The practices of yoga are powerful in bringing transformation to our lives, and if we add the power of nature, their effect is multiplied. If our minds are really troubled, we don't even need to do anything except find a spot where nature bombards us with sights and scents and sounds and textures and just be there. In itself, that is the practice of Pratyahara, where we withdraw from our usual patterns of being assaulted by the senses and learn to see/hear/feel the world in different ways.
The forest yogis of India, the Mahasiddhas, knew this too. They were the bold visionaries who developed the most powerful techniques in Yoga, far from the craziness of the straight-line world.

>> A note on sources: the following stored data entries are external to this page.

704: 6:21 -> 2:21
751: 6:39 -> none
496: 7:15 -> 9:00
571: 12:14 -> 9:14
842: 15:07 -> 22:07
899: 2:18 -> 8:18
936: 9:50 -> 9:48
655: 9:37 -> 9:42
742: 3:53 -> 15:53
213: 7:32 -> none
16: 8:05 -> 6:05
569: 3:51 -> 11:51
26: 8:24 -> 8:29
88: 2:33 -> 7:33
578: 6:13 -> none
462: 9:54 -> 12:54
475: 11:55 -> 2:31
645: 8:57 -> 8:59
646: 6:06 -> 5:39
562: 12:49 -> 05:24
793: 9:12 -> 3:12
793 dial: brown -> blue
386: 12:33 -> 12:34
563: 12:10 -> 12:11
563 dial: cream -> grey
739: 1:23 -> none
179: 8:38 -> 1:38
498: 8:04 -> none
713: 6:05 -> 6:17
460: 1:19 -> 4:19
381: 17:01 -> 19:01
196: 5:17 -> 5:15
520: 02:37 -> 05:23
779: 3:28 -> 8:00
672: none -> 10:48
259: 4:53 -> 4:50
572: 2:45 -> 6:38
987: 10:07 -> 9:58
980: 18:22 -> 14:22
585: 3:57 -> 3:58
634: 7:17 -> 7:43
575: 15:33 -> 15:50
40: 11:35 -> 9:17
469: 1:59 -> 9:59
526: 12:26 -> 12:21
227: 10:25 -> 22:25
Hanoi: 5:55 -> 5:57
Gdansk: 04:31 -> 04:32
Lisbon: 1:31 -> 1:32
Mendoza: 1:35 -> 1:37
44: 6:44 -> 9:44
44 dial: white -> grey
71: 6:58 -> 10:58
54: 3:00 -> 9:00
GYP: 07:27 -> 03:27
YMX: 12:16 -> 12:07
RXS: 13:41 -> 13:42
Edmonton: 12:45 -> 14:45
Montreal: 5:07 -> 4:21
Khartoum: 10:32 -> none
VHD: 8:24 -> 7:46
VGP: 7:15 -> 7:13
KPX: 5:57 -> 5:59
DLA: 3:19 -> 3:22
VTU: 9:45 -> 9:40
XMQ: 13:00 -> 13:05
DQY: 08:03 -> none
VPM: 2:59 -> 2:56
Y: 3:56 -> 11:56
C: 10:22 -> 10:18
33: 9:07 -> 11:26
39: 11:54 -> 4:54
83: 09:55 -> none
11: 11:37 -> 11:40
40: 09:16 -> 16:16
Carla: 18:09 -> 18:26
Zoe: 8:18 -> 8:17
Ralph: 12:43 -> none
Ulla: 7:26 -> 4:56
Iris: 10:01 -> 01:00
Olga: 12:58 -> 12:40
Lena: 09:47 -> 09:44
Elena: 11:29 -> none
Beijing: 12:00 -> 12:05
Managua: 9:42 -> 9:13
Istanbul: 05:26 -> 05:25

They did not live in monasteries or towns and cities, where everything has its place and its order and nothing should be different than it was supposed to be. They lived in the wild forests, where dangerous beasts wandered and there was no set way of living, nobody enforcing rules such as the vicious caste system of the day or the apartheid that separated cultures enforced because of religion. We may have different challenges in our modern lives, but we can follow their example to find a simpler place to be that will let the mind become spacious, even if it’s just for a short time each week.
Take some time to yourself and go to the forests and the parks and the beaches, and just sit there. If your climate allows, move your body in nature as you would in class and feel the difference. The Mahasiddhas knew that nature helped their souls, their authentic being, shine through. Find a park bench and slow your breathing, notice what you sense that is different in the feeling in your bones. Watch the slower pace of nature, listen to its sounds, smell the scents it sends your way.
Your body, your breath, your very heart, will thank you for it and you will know that you belong right there.